Eugenics, the belief that physically, mentally, and morally fit people improve the human stock by having children who inherit their superiority, was rampant in the US from about 1890 to  1940.  It followed that the unfit should not reproduce to avoid the degeneration of humanity.  State laws were enacted to prevent them from doing so; more than 60,000 (mostly poor and disabled) people were sterilized in the United States from 1907 to 1963.
Since eugenics is plausible and sounds scientific, all the best people believed in the new science of eugenics, including the Unitarians of that era, such as David Starr Jordan, William Howard Taft, and Oliver Wendell Holmes, Jr.*   According to the Rev John H Nichols,** “[Eugenicists] were “our kind of people . . . smart people with the best intentions . . .  [Sterilizations were] done in the name of economy, efficiency, and concern for the quality of all life.”
But was eugenics science?  Scientific statements by definition are falsifiable.  An experiment to test the eugenics hypothesis would call for a group of people, in which the more fit were prevented from reproducing and the less fit were allowed to reproduce.  Then if eugenics were true, the subsequent physical and mental deterioration of the group would be observed.  If on the other hand, civilization and technology continued to develop, there would be a flaw in the eugenics hypothesis.
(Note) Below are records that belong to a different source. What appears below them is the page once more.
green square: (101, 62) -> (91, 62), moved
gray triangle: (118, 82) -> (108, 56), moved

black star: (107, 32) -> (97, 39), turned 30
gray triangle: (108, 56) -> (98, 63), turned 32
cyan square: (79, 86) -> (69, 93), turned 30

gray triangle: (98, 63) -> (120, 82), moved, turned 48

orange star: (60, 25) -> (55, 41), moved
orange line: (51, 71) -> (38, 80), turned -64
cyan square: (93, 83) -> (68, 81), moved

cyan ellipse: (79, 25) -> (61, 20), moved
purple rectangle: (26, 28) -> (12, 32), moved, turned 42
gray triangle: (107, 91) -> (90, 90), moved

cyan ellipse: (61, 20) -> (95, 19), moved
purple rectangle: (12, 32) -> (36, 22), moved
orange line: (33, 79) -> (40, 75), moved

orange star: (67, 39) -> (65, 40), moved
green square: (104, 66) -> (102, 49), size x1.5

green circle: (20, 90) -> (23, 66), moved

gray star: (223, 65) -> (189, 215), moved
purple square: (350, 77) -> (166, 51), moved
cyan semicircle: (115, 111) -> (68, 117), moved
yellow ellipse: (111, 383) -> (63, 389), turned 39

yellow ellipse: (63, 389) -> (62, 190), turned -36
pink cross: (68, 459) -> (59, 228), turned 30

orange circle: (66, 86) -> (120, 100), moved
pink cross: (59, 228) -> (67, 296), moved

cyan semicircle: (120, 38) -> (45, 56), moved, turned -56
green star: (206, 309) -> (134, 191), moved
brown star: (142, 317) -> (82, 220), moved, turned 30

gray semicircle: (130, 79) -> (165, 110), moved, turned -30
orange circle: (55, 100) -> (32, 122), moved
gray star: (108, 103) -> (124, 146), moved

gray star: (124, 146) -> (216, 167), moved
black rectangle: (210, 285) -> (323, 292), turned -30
Such an experiment had already been done.  During the Middle Ages, the best and the brightest joined monasteries that required vows of celibacy, so the monastics reproduced at a lower rate than the general population. What happened?  Did the Dark Ages get darker?  Were there no innovations such as field rotation and the horse collar?  By the end of the 19th century was all of Europe barbarian again?  Why were the contemporary elite not illiterate peasants like their ancestors?
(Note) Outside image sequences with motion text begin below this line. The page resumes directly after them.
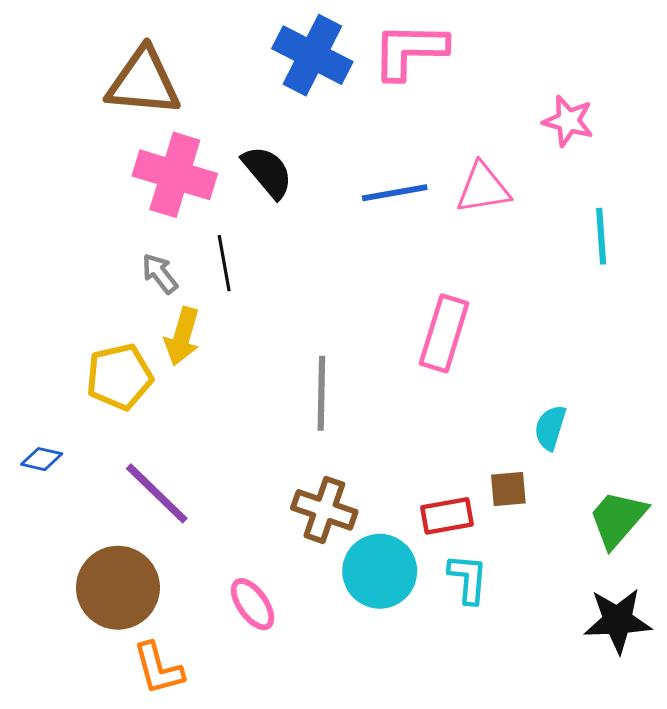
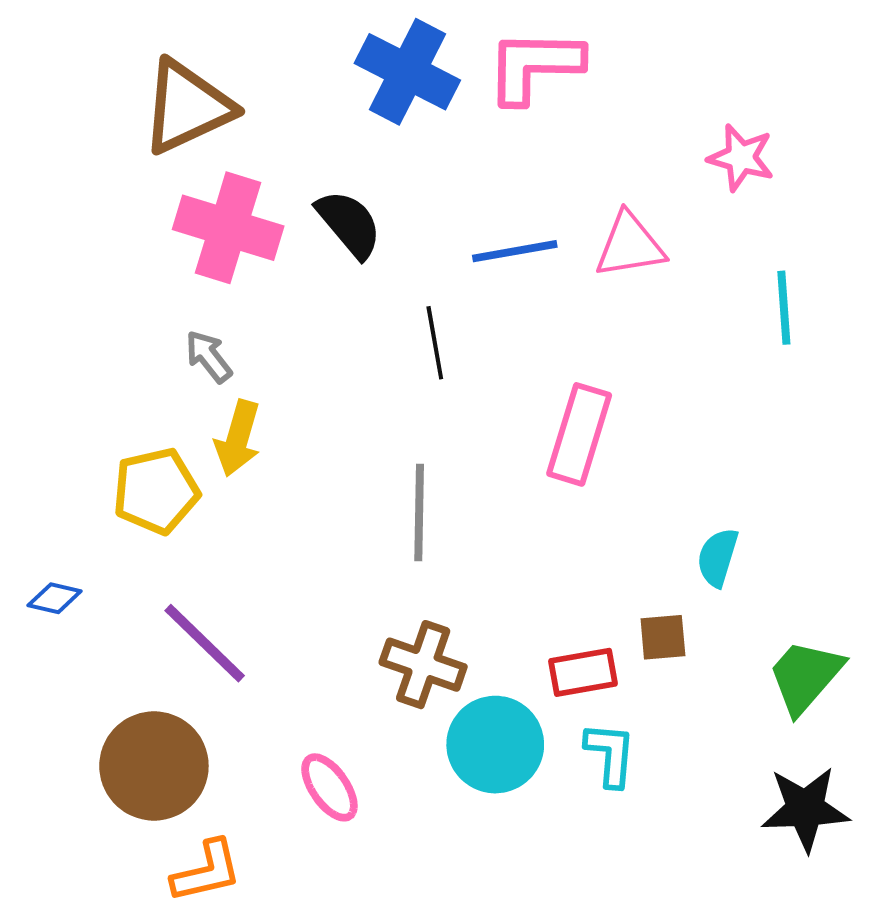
brown triangle: (143, 82) -> (187, 107), turned -30
black line: (224, 263) -> (435, 343), moved
orange L-shape: (158, 668) -> (207, 871), turned -88

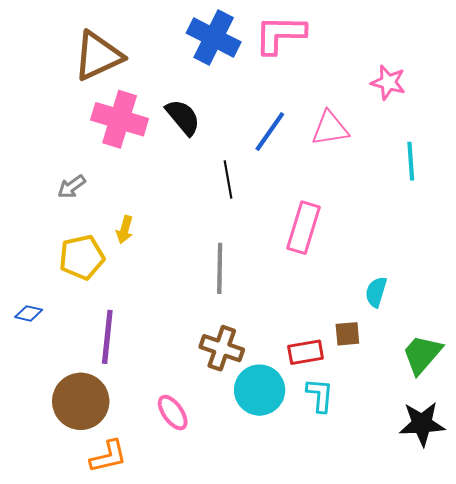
blue line: (515, 251) -> (270, 132), turned -45
gray arrow: (209, 356) -> (72, 187), moved, turned -88
yellow arrow: (238, 438) -> (125, 230), size x0.7
purple line: (205, 643) -> (107, 337), turned 52

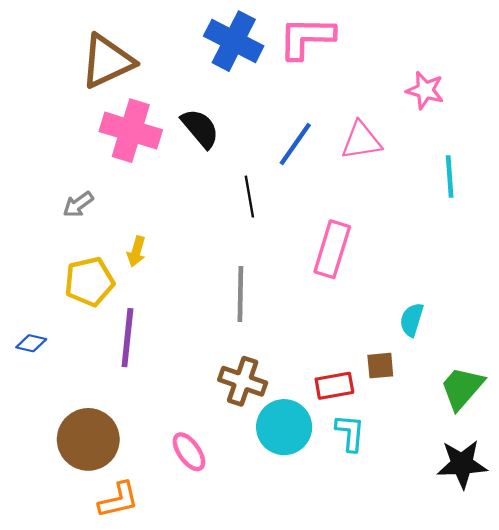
purple line: (107, 337) -> (127, 338), moved

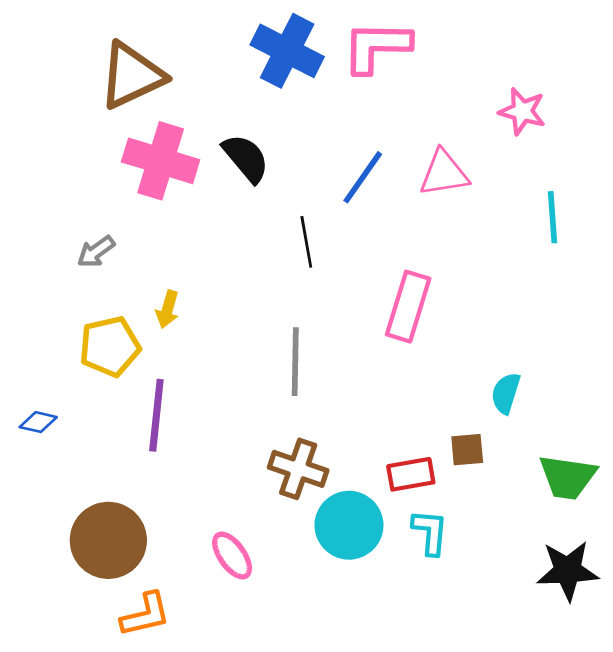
green trapezoid: (462, 388) -> (568, 477), turned -123

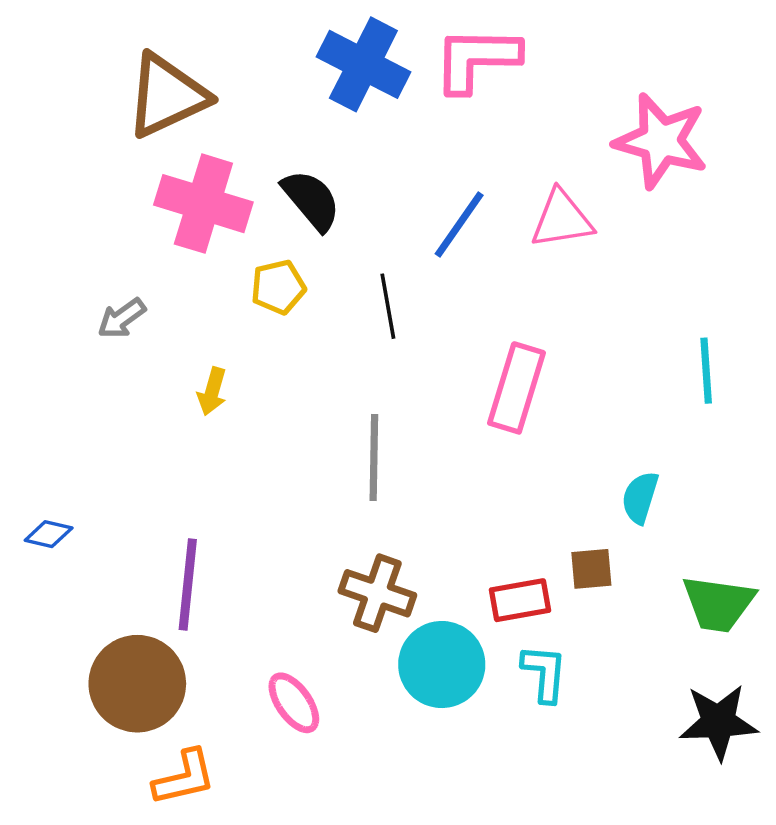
pink star: (522, 111) -> (661, 141), size x1.6
cyan line: (552, 217) -> (706, 371), moved
yellow pentagon: (110, 346) -> (278, 287), moved, size x0.7
purple line: (156, 415) -> (188, 585), moved

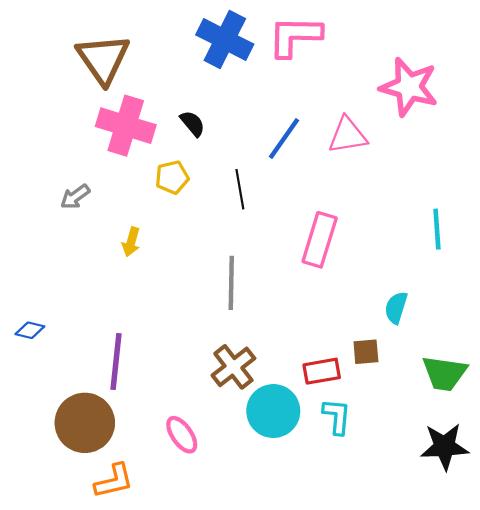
brown triangle: (167, 96) -> (103, 59), turned -40
black semicircle: (311, 200) -> (192, 123), size x0.7
brown cross: (377, 593) -> (233, 367), turned 33

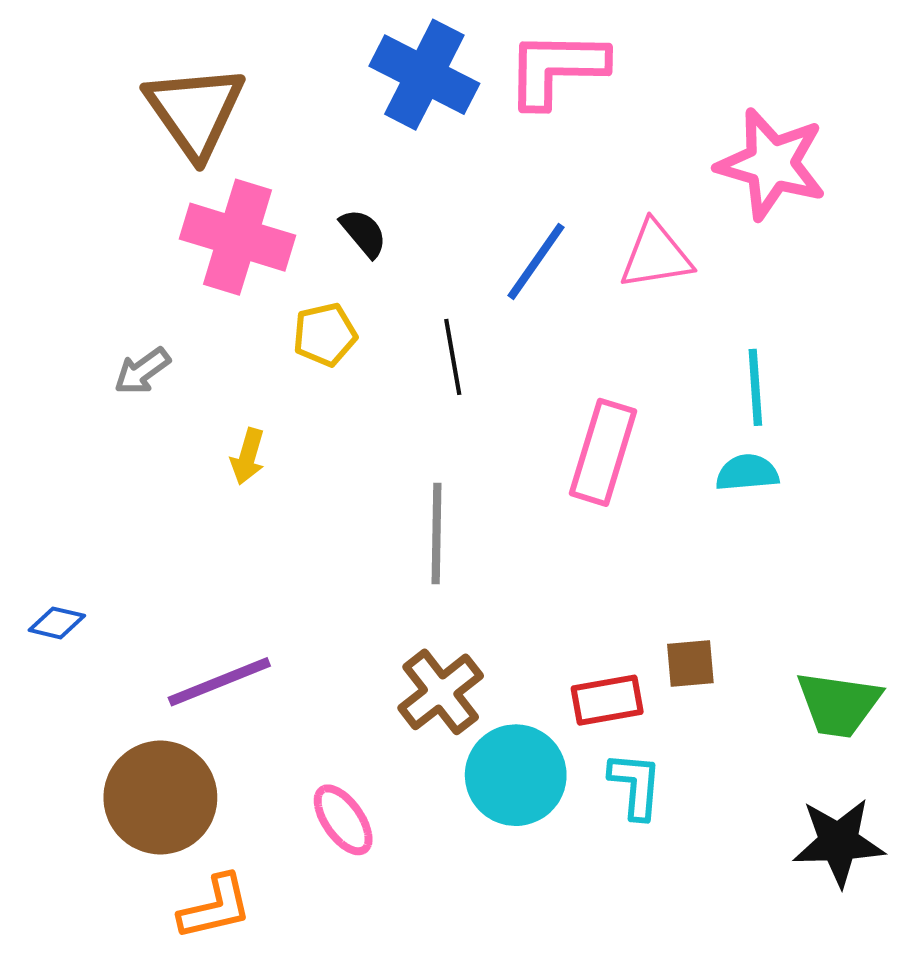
cyan line: (437, 229) -> (755, 387), moved
cyan semicircle: (396, 308) -> (747, 473), moved, turned 68
purple line: (116, 361) -> (219, 682), turned 62

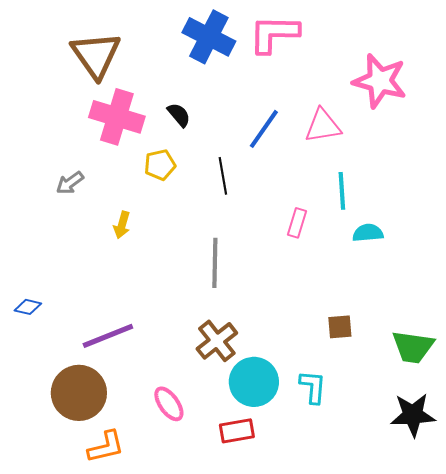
cyan line: (755, 387) -> (342, 191), moved
pink rectangle: (603, 452) -> (297, 223), size x0.6
red rectangle: (607, 700) -> (237, 431), moved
Not only was there the Middle Ages experiment, a second experiment was nearing completion in 1901 when the Commonwealth of Australia was formed.  From the late 18th century to the middle of the 19th century, convicts, the dregs of England, had been transported to Australia. These worst representatives of society were allowed to reproduce freely with little admixture of  “good” blood.  In a century and a half, their descendants developed a parliamentary democracy that has been sustained up to this day.
The educated elite Unitarians who promulgated eugenics could not help but be aware of these historical experiments, although their class interests would have prevented them from seeing the unsound reasoning behind eugenics science.  In effect, eugenics was an attempt to pare down the numbers of the disabled, poor, and immigrants, a policy that preserves resources for the elite. Not until the Nazi Holocaust, likewise based on eugenics, gave the science a bad name, did the elite cut their ties with it.
“So, what have we learned?” asks Rev Nichols.   “Even the best intentioned, best educated people can have their judgment clouded by assumptions that remain hidden to them – assumptions of race, class, religion or ethnicity.  These hidden views affect all of the information we take in and all that we dismiss.”
According to Rev Nichols, the conviction that every human being is a sacred child of God will save us from abuses in the name of science.  “Absent some sense of the sacred in humanity, the powerful – no matter how nice they are – will always be tempted to use their power to ‘improve’ or control our lives.”

 * “Scientific Salvation” in Elite by Mark Harris pp 77ff
** “Creating Perfect People” sermon by Rev John H Nichols, given at the First Unitarian Church of Providence RI on 2-10-08 and at First Parish in Wayland MA on 11-13-12.